Design and Scaling of an Omega-EP Experiment to Study Cold Streams Feeding Early Galaxies

Galaxies form in the centers of dark matter halos, and grow by accreting gas from the halos. The gas supply to the galaxy is the bottleneck for star formation and ultimately sets its stellar mass and star formation rate. As gas falls from the cosmic web into the halos, the highly supersonic infalling gas (Mach similar to 20 for Milky Way-type halos) eventually forms a shock. If cooling is inefficient, this shock quickly stabilizes as a quasi-static slowly expanding accretion shock at the outer edge of the halo. If, however, cooling is important, a recent theory suggests that filaments of gas from the cosmic web will freefall unshocked through the halos, and shock only at the outskirts of the central galaxies.
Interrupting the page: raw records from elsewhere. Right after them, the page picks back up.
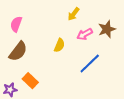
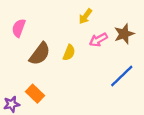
brown semicircle: (18, 51) -> (40, 54), moved
blue line: (90, 63) -> (122, 76), moved

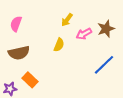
yellow arrow: (85, 16) -> (67, 20), moved
brown semicircle: (40, 54) -> (19, 53), moved, turned 40

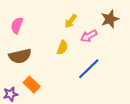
brown star: (106, 29) -> (110, 19), moved
blue line: (104, 65) -> (89, 69), moved

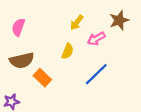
orange rectangle: (32, 85) -> (42, 78), moved

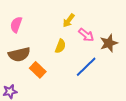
brown star: (119, 20) -> (109, 43), moved
pink arrow: (96, 39) -> (86, 35), turned -112

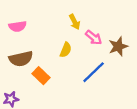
yellow arrow: (69, 20) -> (75, 22), turned -64
pink semicircle: (16, 25) -> (18, 26), turned -119

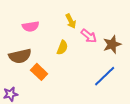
pink semicircle: (18, 26) -> (31, 26), moved
blue line: (94, 72) -> (105, 76), moved

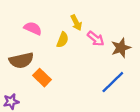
pink semicircle: (31, 26) -> (33, 28), turned -147
yellow semicircle: (62, 48) -> (63, 40), moved

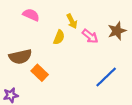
pink semicircle: (33, 28) -> (31, 15), moved
brown star: (121, 48) -> (117, 31), moved

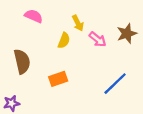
brown semicircle: (20, 57) -> (22, 61), turned -90
orange rectangle: (40, 73) -> (58, 79), moved, turned -63

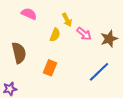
brown star: (127, 34) -> (109, 39), moved
orange rectangle: (58, 79) -> (50, 68), turned -49

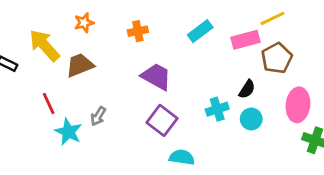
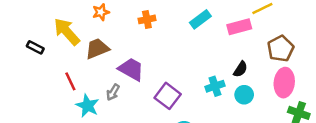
brown pentagon: (277, 58) -> (281, 49), moved
purple trapezoid: (156, 77) -> (131, 69), moved

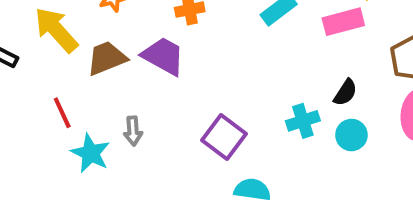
purple trapezoid: (131, 69) -> (163, 56), moved
gray arrow: (113, 92) -> (133, 131), turned -35

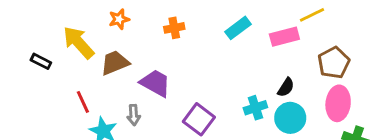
purple trapezoid: (163, 56) -> (155, 83), moved
cyan circle: (351, 135) -> (290, 118), size x1.4

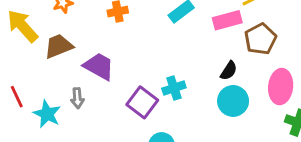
brown pentagon: (334, 63) -> (260, 39), moved
red line: (83, 102) -> (17, 97), moved
cyan cross: (255, 108) -> (174, 88), moved

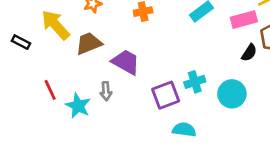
black semicircle: (229, 71) -> (249, 53), moved
cyan circle: (233, 101) -> (232, 94), moved
purple square: (142, 102) -> (166, 95), turned 32

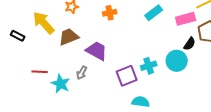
red line: (50, 90) -> (40, 72), turned -63
gray arrow: (106, 91) -> (82, 73), turned 32
cyan circle: (232, 94) -> (177, 61), moved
These "cold streams" allow for a steady supply of gas into the galaxies and for more efficient star formation. The cold dense filament flowing into a hot less dense environment is potentially Kelvin-Helmholtz unstable. This instability may hinder the ability of the stream to deliver gas deeply enough into the halo. A design of a well-scaled laser experiment on Omega-EP meant for studying this phenomena is presented in the current work, with relevant theory informed by 2D hydrodynamic simulations of the experiment. We establish the hydrodynamic scaling analysis between the cosmological system and its experimental analog, presenting the experiment as an adiabatic upper limit to informing the role of mixing due to the Kelvin-Helmholtz instability.